When choosing a wireless technology supplier, consider whether the company provides:

  • Comprehensive and end-to-end security measures.

  • Documented best practices for a secure wireless system configuration.

  • A secure wireless network architecture.

  • The latest security fixes.

  • Qualification of anti-virus software.

  • Policies focused on high security.

  • Established services to help assess, design, implement, and manage a secure wireless environment.

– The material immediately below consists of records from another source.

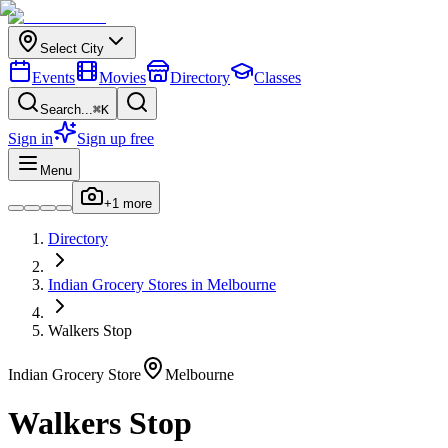
Select City
Events
Movies
Directory
Classes
Search...
⌘K
Sign in
Sign up free
Menu
+
1
more
Directory
Indian
Grocery Stores
in
Melbourne
Walkers Stop
Indian
Grocery Store
Melbourne
Walkers Stop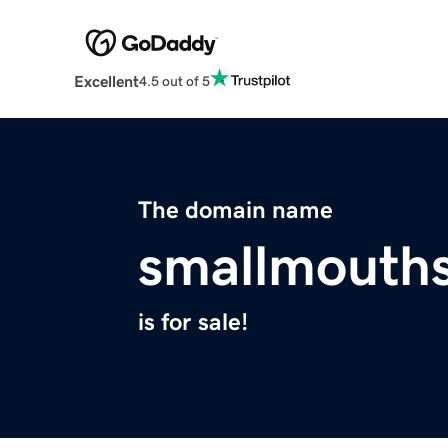
Excellent
4.5 out of 5
The domain name
smallmouth
is for sale!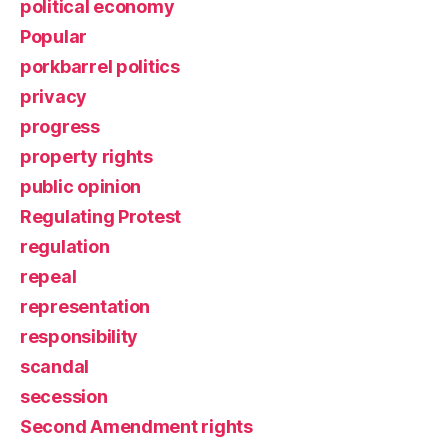
political economy
Popular
porkbarrel politics
privacy
progress
property rights
public opinion
Regulating Protest
regulation
repeal
representation
responsibility
scandal
secession
Second Amendment rights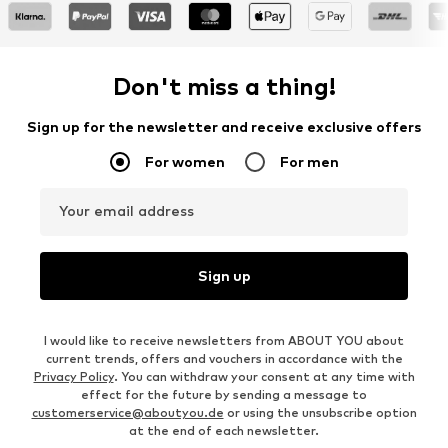
Don't miss a thing!
Sign up for the newsletter and receive exclusive offers
For women
For men
Your email address
Sign up
I would like to receive newsletters from ABOUT YOU about
current trends, offers and vouchers in accordance with the
Privacy Policy
. You can withdraw your consent at any time with
effect for the future by sending a message to
customerservice@aboutyou.de
or using the unsubscribe option
at the end of each newsletter.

Your supplier selection checklist should also ask:

  • Does the supplier tightly integrate process control with physical and cyber security?

  • Does the supplier provide a dedicated security response team to monitor and advise upon emerging security threats?

  • Does the supplier offer a security design service providing a detailed design of the security infrastructure connecting your wireless network to the company’s business IT network?

Getting Started with Wireless

Power industry operations can now benefit from a wireless technology that satisfies the multiple conflicting demands of redundancy, distributed communications, flexibility, and reliability. Furthermore, self-configuring, self-healing wireless mesh networks are inherently less expensive to install and maintain as radios and microprocessors become cheaper.

To begin using wireless technology and unlock the possibilities of this innovative technology, it is important to view your wireless implementation as a partnership between the plant operator, the company IT department, and the wireless technology supplier. Each party has a role in determining the outcome of this effort.

In addition, always consider safety first. If you can’t install wireless safely, it’s better not to do it at all. Fortunately, with the right technology and support, you can enjoy all of the advantages of wireless technology while protecting your plant information and ensuring safe operations.

—Jeff Becker ([email protected]) is the global wireless business director for Honeywell Process Solutions.